En 2014, le Ritz de Londres a dévoilé The Tallulah, un cocktail au champagne nommé d’après Bankhead. Composé de thé perlé au jasmin, d’essence de géranium, de Cinzano Bianco, de shochu et de bulles, The Tallulah était servi dans cette verrerie en forme de talon Louboutin. Il s’est vendu 34 livres. À l’autre bout du spectre, dans notre ère moderne, « Champagne slipper » est un terme du Urban Dictionary pour désigner un certain acte sexuel. (Je ne vous encourage pas nécessairement à le rechercher.)
Il est presque certain que cette pratique ne disparaîtra jamais complètement.

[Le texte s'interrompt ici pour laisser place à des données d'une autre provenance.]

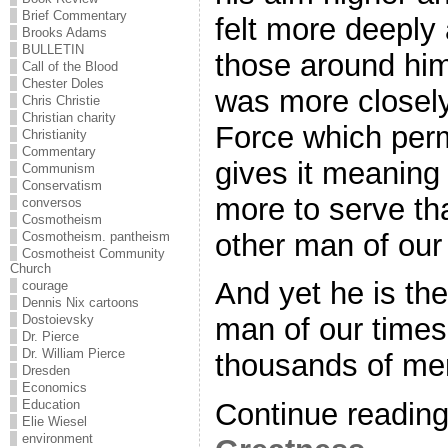
Brief Commentary
felt more deeply 
Brooks Adams
BULLETIN
those around him
Call of the Blood
Chester Doles
was more closely
Chris Christie
Christian charity
Force which per
Christianity
Commentary
gives it meaning
Communism
Conservatism
more to serve th
conversos
Cosmotheism
other man of our
Cosmotheism. pantheism
Cosmotheist Community
Church
And yet he is th
courage
Dennis Nix cartoons
Dostoievsky
man of our times
Dr. Pierce
Dr. William Pierce
thousands of men
Dresden
Economics
Education
Continue readin
Elie Wiesel
environment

C’est tout simplement trop amusant. Cet été, Sir Patrick Stewart a fait un shoey après la course du championnat du monde de Formule 1 du Grand Prix du Canada en juillet. Bien qu’il ne s’agisse pas d’un talon haut de femme, il a utilisé la botte du pilote Daniel Ricciardo après que celui-ci ait terminé troisième. Stewart a renversé la « bulle de botte » sur sa chemise en la buvant. Cela a suscité la consternation de Mashable, qui a titré son article : « Patrick Stewart boit du champagne dans une chaussure parce que c’est un truc ».
Oui, c’est « un truc ». Ca a toujours été un truc.
Et, espérons-le, d’une manière mineure, ça le sera toujours.